--- GIVEN ENTRIES ---
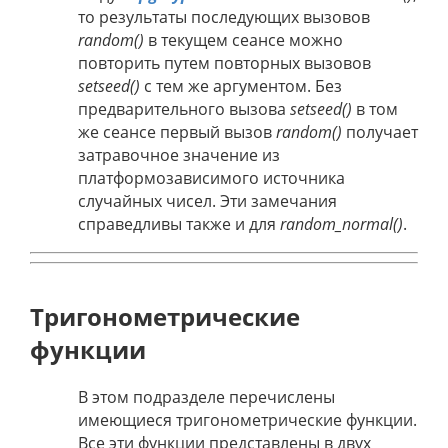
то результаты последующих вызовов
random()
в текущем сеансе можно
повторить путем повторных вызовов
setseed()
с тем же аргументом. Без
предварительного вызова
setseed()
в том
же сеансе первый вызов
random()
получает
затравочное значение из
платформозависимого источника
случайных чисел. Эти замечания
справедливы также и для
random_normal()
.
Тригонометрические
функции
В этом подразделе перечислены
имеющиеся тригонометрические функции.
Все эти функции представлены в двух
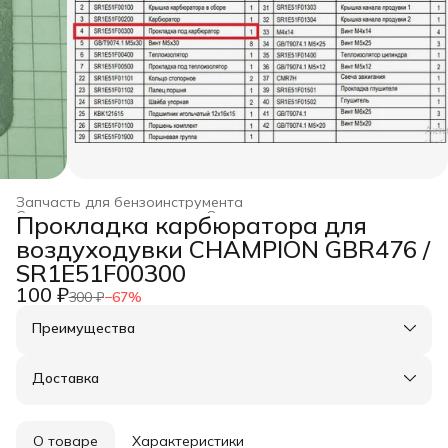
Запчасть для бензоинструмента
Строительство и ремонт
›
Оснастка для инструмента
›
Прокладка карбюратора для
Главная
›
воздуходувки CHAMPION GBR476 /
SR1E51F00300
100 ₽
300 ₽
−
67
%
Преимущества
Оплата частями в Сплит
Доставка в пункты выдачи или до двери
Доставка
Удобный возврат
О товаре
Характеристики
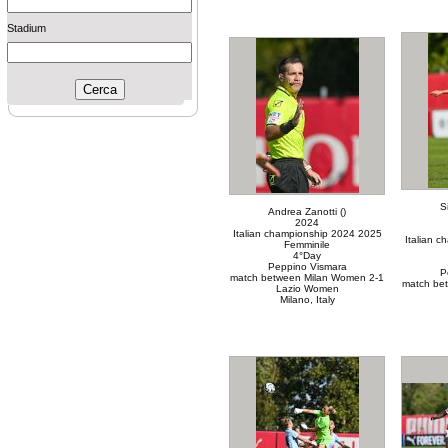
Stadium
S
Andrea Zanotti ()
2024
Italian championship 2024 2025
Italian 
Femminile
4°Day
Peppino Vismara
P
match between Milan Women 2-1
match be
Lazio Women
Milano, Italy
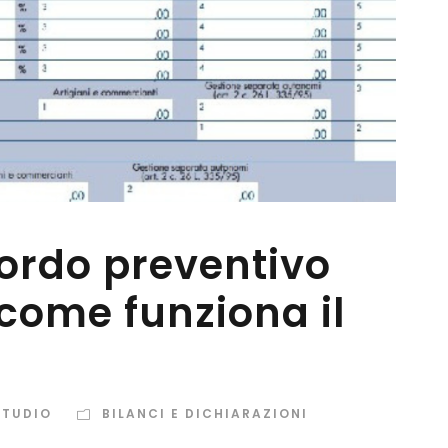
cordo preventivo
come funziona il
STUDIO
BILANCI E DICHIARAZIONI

* * *

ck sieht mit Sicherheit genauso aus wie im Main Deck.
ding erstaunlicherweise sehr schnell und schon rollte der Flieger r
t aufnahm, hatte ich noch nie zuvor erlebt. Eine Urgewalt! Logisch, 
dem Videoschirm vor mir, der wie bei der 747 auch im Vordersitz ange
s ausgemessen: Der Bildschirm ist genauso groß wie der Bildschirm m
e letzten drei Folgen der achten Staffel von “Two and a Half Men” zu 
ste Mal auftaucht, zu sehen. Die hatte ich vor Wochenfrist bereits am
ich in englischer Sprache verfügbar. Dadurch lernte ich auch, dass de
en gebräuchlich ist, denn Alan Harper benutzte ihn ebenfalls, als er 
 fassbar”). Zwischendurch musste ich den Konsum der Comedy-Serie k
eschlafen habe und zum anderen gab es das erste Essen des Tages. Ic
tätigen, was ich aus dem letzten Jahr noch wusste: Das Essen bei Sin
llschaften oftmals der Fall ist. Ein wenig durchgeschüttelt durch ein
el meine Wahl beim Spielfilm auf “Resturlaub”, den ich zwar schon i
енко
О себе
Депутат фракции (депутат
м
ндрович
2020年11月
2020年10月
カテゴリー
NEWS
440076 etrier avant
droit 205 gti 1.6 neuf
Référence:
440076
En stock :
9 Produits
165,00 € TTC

--- WHAT THE TASK REQUIRES ---
Copy the stretch of the records above that runs from the line with "el meine Wahl" through the line with "165,00 € TTC". Both end lines belong in the copy, and nothing else does.

--- ANSWER SPACE ---
el meine Wahl beim Spielfilm auf “Resturlaub”, den ich zwar schon i
енко
О себе
Депутат фракции (депутат
м
ндрович
2020年11月
2020年10月
カテゴリー
NEWS
440076 etrier avant
droit 205 gti 1.6 neuf
Référence:
440076
En stock :
9 Produits
165,00 € TTC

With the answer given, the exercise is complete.